From this particularity in point of construction, the following observations may be deduced with a view to management:

1. There is no cell of which some part is not visible from every story in the inspection-tower: and in the lowermost story, not only from the inspection-gallery, but even from the included inspector’s lodge.

2. The part thus visible is considerable enough, in point of room, to receive, and expose perfectly to view, a greater number of prisoners than it can ever be proposed to lodge in the same cell.

3. No prisoner can ever make any attempt upon the grating that forms the interior boundary of his cell, without being visible to every one of the three stations in the inspection-part.

4. During meal-times and at church-times, by stationing the prisoners close to the grating, two out of three inspectors may be spared.

5. The cell-galleries are, every one of them, perfectly commanded by every station in the inspection-part.

6. An attempt can scarcely, if at all, be made on a window in the third story of cells, without being visible, not only to its proper story (viz. the 2d) of the inspection-part, but likewise to the first; nor upon a window in the 4th story of cells, without being visible not only to its proper story (viz. the 2d) of the inspection-part, but likewise to the 3d. Those of the 4th story at least, as well as the two above it, are sufficiently guarded by their height; upon the supposition that the cells afford no ropes, nor materials of which ropes could be made in the compass of a night, by persons exposed constantly to the eye of a patrolling watchman.

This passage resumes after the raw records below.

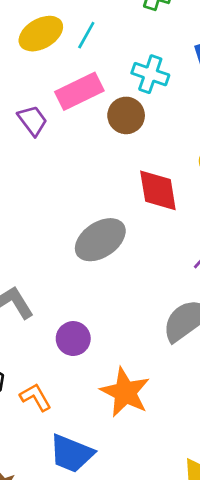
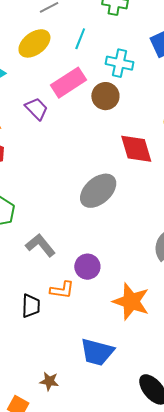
cyan line: (86, 35) -> (80, 39), moved
orange L-shape: (36, 397) -> (62, 290), moved, turned 135

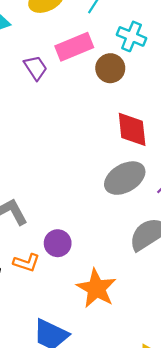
gray ellipse: (98, 191) -> (125, 178), moved

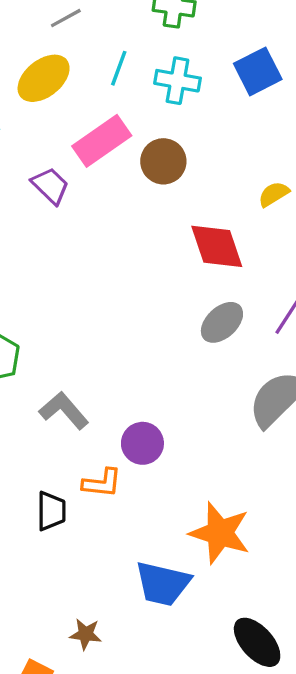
cyan cross: (132, 36) -> (177, 81), moved
gray ellipse: (125, 178) -> (222, 322), size x0.7
orange star: (96, 288) -> (220, 533), moved

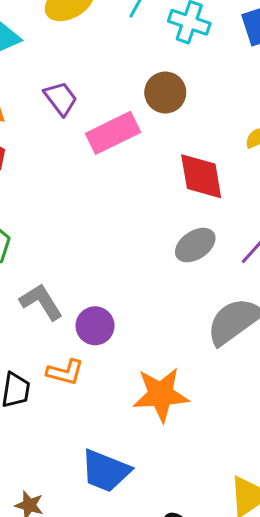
pink rectangle: (102, 141) -> (113, 133), moved
purple circle: (142, 443) -> (95, 326), moved
orange star: (220, 533) -> (161, 395), moved, turned -30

7. To give to an inspector at any time the same command over the cell of another inspector as over his own, there needs but anorder, drawing a line of limitation in the cells in question, and confining the inhabitants within that line. So long as a prisoner keeps within it he continues visible; and the instant he ceases to be so, his very invisibility is a mark to note him by.

[* ]See below, Communications.

[]This refers to the construction of the dead part of the circuit; of which, a little further on.